According to The Register Guard, this is the third time since 2013 that the board lowered its assumed rate of return. The Register Guard also said that prior to 2013, the fund kept a steady return rate of 8% for 23 years.

The move will cause public employers to make more annual contributions into the overall system to meet the required pension payments to retirees. To cover the balance of these payments, PERS will use returns from stocks and bond investments.

In addition, money from property and tax receipts paid into PERS by government agencies will reduce the available funds agencies have for public services. This includes teachers, police, library staff, and others.
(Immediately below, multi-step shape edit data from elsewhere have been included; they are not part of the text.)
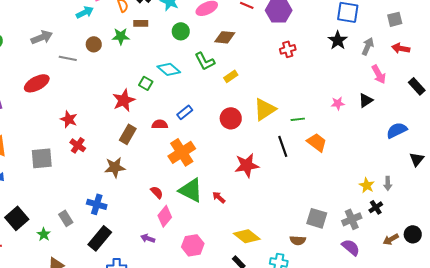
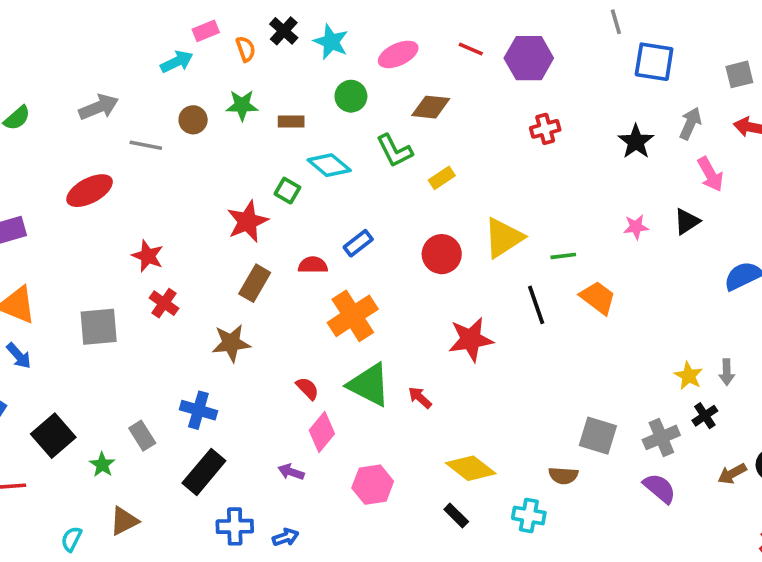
brown rectangle: (141, 23) -> (291, 122), moved
black star: (338, 40) -> (636, 142), moved

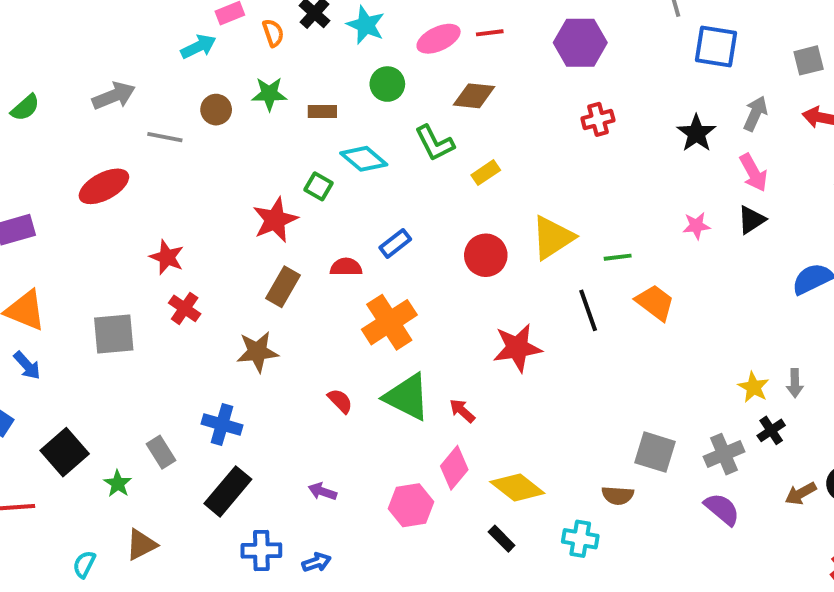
red line: (471, 49) -> (490, 33), moved, turned -30
pink arrow: (710, 174) -> (753, 173), moved
pink diamond: (322, 432) -> (454, 468), moved

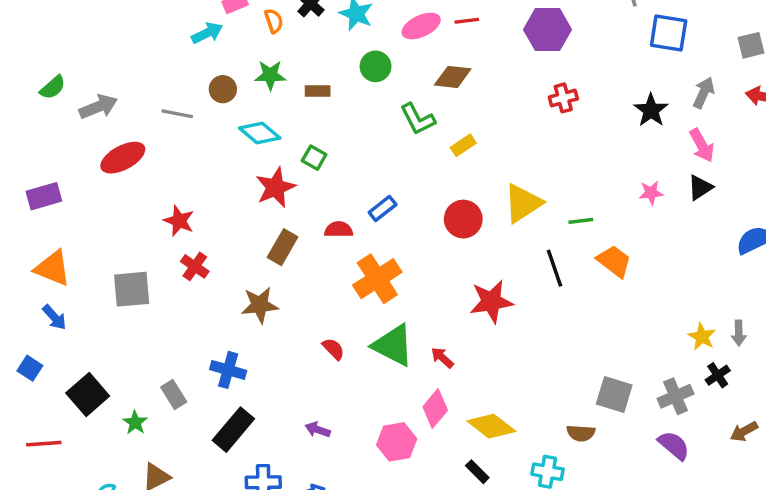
gray arrow: (114, 96) -> (98, 107), moved
cyan diamond: (364, 159) -> (260, 133), moved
The rate was lowered due to suggestions in a formal report issued to the board by the board’s actuary, Milliman. In the report, Milliman calculated 10- and 20-year data from Pension Consulting Alliance (PCA), primary investment consultant Callan, a 2016 Horizon survey of capital market assumptions, and Milliman data, and determined that the new assumed rate should be between 7% and 7.25%, as told to CIO by Milliman principal, consulting actuary Matt Larrabee.

The report also finds that long-term market projections compiled from Milliman and the PCA would have set the return rate between 6.7% and 7.6% over the next 20 years.

In a statement, Pat McCormick, spokesman for statewide business coalition Brighter Oregon, said “a more realistic assumption is an important first step toward unmasking the severity of the problem.”

The new assumed earnings rate takes effect in 2018.